Task item » Any pictures in the records below must be left out when you repeat the lines from the line containing "10 septembrie 2025, 08:17" through the line containing "24/2/2026 דני ברנר" exactly.

Saved data entries:
______________________________

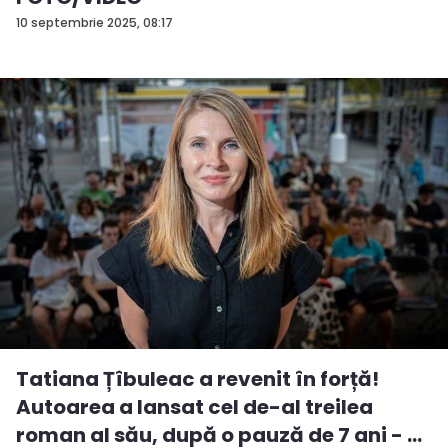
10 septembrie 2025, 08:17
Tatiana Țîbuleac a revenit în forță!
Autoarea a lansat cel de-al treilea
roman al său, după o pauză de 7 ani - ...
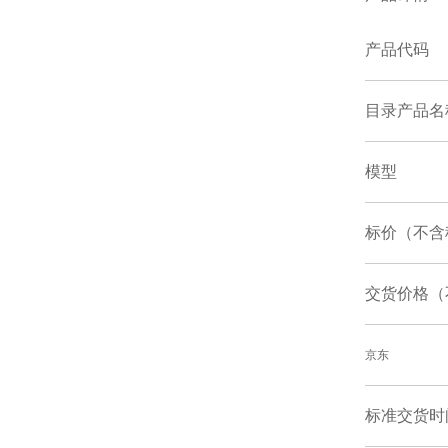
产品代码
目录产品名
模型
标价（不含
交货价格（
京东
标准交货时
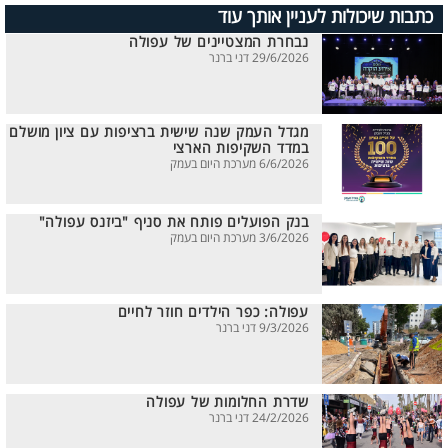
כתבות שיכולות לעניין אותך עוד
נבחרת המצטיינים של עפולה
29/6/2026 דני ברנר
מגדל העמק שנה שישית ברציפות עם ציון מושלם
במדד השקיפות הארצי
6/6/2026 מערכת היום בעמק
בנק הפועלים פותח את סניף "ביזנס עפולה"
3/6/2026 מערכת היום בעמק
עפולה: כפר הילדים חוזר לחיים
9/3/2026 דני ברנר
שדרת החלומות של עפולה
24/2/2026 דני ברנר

______________________________

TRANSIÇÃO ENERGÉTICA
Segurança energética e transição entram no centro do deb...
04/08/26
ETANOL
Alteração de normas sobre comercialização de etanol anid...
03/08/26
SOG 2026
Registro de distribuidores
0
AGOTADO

______________________________

Written response »
10 septembrie 2025, 08:17
Tatiana Țîbuleac a revenit în forță!
Autoarea a lansat cel de-al treilea
roman al său, după o pauză de 7 ani - ...
产品代码
目录产品名
模型
标价（不含
交货价格（
京东
标准交货时
כתבות שיכולות לעניין אותך עוד
נבחרת המצטיינים של עפולה
29/6/2026 דני ברנר
מגדל העמק שנה שישית ברציפות עם ציון מושלם
במדד השקיפות הארצי
6/6/2026 מערכת היום בעמק
בנק הפועלים פותח את סניף "ביזנס עפולה"
3/6/2026 מערכת היום בעמק
עפולה: כפר הילדים חוזר לחיים
9/3/2026 דני ברנר
שדרת החלומות של עפולה
24/2/2026 דני ברנר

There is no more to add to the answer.